Localization and phototoxic effect of zinc sulfophthalocyanine photosensitizer in human colon (DLD-1) and lung (A549) carcinoma cells (in vitro).

机构信息

Laser Research Centre, Faculty of Health Sciences, University of Johannesburg, P.O. Box 17011, Doornfontein 2028, South Africa.

出版信息

Photodiagnosis Photodyn Ther. 2012 Mar;9(1):52-9. doi: 10.1016/j.pdpdt.2011.08.006. Epub 2011 Sep 16.

Abstract

BACKGROUND

Photodynamic therapy (PDT) is a therapeutic modality used for treating cancerous cells. It has been previously shown that mixed sulfonated metallophthalocyanine complex, zinc sulfophthalocyanine (ZnPcS(mix)) is effective in destroying lung cancer cells. This study aimed to determine subcellular localization of ZnPcS(mix) and its effect on two cancer cell lines.

METHODS

ZnPcS(mix) was activated at a wavelength of 680 nm with 5 J/cm². Colon (DLD-1) and lung (A549) cancer cell lines were used. Subcellular localization of ZnPcS(mix) was determined by fluorescence microscopy. Toxicity of PS alone and combination of light and PS (PDT) was determined by cell morphology, viability, proliferation and cytotoxicity. Cells which received no irradiation (0 J/cm²), irradiation alone (5 J/cm²) or treated with PS alone (no irradiation) served as controls.

RESULTS

ZnPcS(mix) localized in both lysozomes and mitochondria in both A549 and DLD-1 cells. A549 cells treated with PDT showed a significant decrease in viability and proliferation in all PS concentrations used, while in DLD-1 cells a significant decrease was seen with concentrations of 10, 20 and 40 μM. In absence of light, ZnPcS(mix) did not result in cellular toxicity in A549 cells whereas in DLD-1 cells it resulted in a reduction in cell proliferation only at a concentration of 40 μM.

CONCLUSION

ZnPcS(mix) was effective in inducing cell death in both cell lines when localized in vital organelles such mitochondria and lysozomes which are essential for cell functioning.

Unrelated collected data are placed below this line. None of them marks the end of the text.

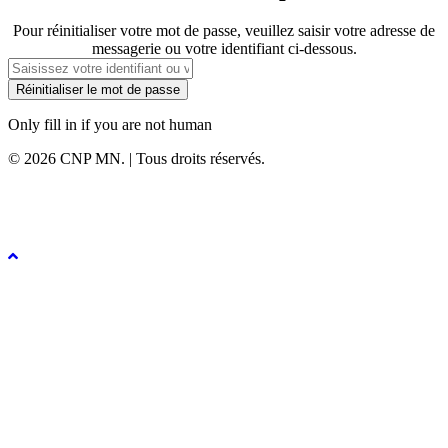
Pour réinitialiser votre mot de passe, veuillez saisir votre adresse de
messagerie ou votre identifiant ci-dessous.
Only fill in if you are not human
© 2026 CNP MN. | Tous droits réservés.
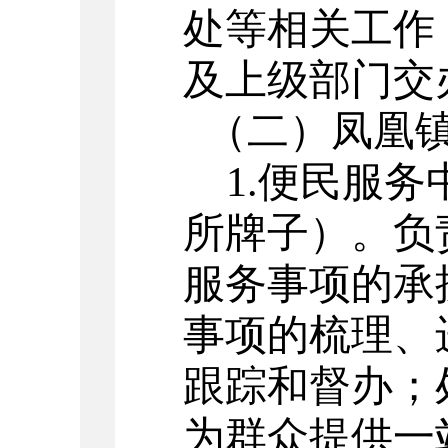
处等相关工作
及上级部门交
（二）凤凰镇
1.便
民服务
所牌子
）。
负
服务事项的承
事项的梳理、
跟踪和督办；
为群众提供一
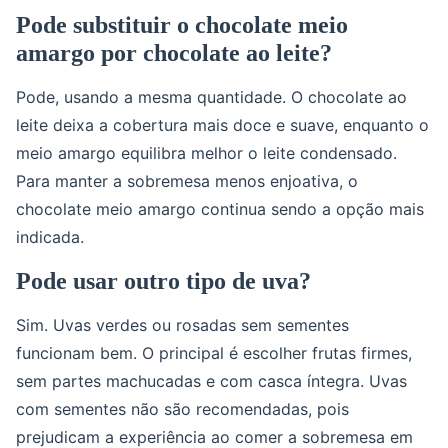
Pode substituir o chocolate meio
amargo por chocolate ao leite?
Pode, usando a mesma quantidade. O chocolate ao
leite deixa a cobertura mais doce e suave, enquanto o
meio amargo equilibra melhor o leite condensado.
Para manter a sobremesa menos enjoativa, o
chocolate meio amargo continua sendo a opção mais
indicada.
Pode usar outro tipo de uva?
Sim. Uvas verdes ou rosadas sem sementes
funcionam bem. O principal é escolher frutas firmes,
sem partes machucadas e com casca íntegra. Uvas
com sementes não são recomendadas, pois
prejudicam a experiência ao comer a sobremesa em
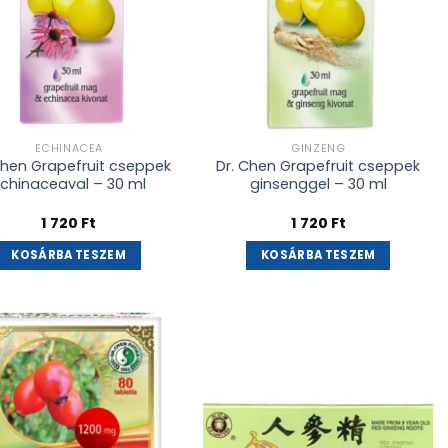
ECHINACEA
GINZENG
Chen Grapefruit cseppek
Dr. Chen Grapefruit cseppek
chinaceaval – 30 ml
ginsenggel – 30 ml
1 720
Ft
1 720
Ft
KOSÁRBA TESZEM
KOSÁRBA TESZEM
Kívánságlistához
Kívánságlistához
adás
adás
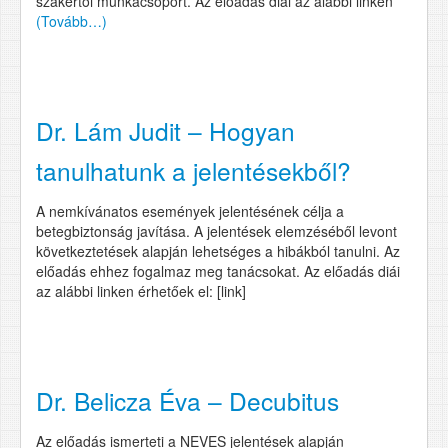
szakértői munkacsoport. Az előadás diái az alábbi linken
(Tovább…)
Dr. Lám Judit – Hogyan
tanulhatunk a jelentésekből?
A nemkívánatos események jelentésének célja a
betegbiztonság javítása. A jelentések elemzéséből levont
következtetések alapján lehetséges a hibákból tanulni. Az
előadás ehhez fogalmaz meg tanácsokat. Az előadás diái
az alábbi linken érhetőek el: [link]
Dr. Belicza Éva – Decubitus
Az előadás ismerteti a NEVES jelentések alapján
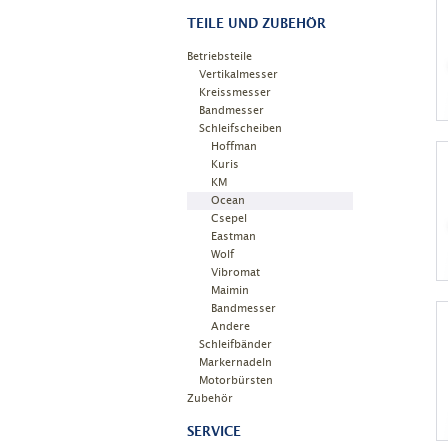
TEILE UND ZUBEHÖR
Betriebsteile
Vertikalmesser
Kreissmesser
Bandmesser
Schleifscheiben
Hoffman
Kuris
KM
Ocean
Csepel
Eastman
Wolf
Vibromat
Maimin
Bandmesser
Andere
Schleifbänder
Markernadeln
Motorbürsten
Zubehör
SERVICE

Photoactivated ZnPcS(mix) affected the cells at different concentration and yielded good therapeutic results in vitro.

摘要

背景

光动力疗法(PDT)是一种用于治疗癌细胞的治疗方法。先前已经表明,混合磺化金属酞菁配合物,锌磺化酞菁(ZnPcS(mix))在破坏肺癌细胞方面是有效的。本研究旨在确定 ZnPcS(mix)的亚细胞定位及其对两种癌细胞系的影响。

方法

ZnPcS(mix)在 680nm 波长下用 5 J/cm²激活。使用结肠(DLD-1)和肺(A549)癌细胞系。通过荧光显微镜确定 ZnPcS(mix)的亚细胞定位。PS 单独和光与 PS 的联合(PDT)的毒性通过细胞形态、活力、增殖和细胞毒性来确定。未接受照射(0 J/cm²)、仅照射(5 J/cm²)或单独用 PS 处理(无照射)的细胞作为对照。

结果

ZnPcS(mix)在 A549 和 DLD-1 细胞中的溶酶体和线粒体中均有定位。用 PDT 处理的 A549 细胞在使用的所有 PS 浓度下,活力和增殖均显著下降,而在 DLD-1 细胞中,在浓度为 10、20 和 40 μM 时,活力和增殖显著下降。在没有光的情况下,ZnPcS(mix)在 A549 细胞中不会导致细胞毒性,而在 DLD-1 细胞中,仅在浓度为 40 μM 时才会导致细胞增殖减少。

结论

当 ZnPcS(mix)定位于线粒体和溶酶体等对细胞功能至关重要的细胞器中时,它在两种细胞系中都能有效诱导细胞死亡。光激活的 ZnPcS(mix)在不同浓度下影响细胞,并在体外产生良好的治疗效果。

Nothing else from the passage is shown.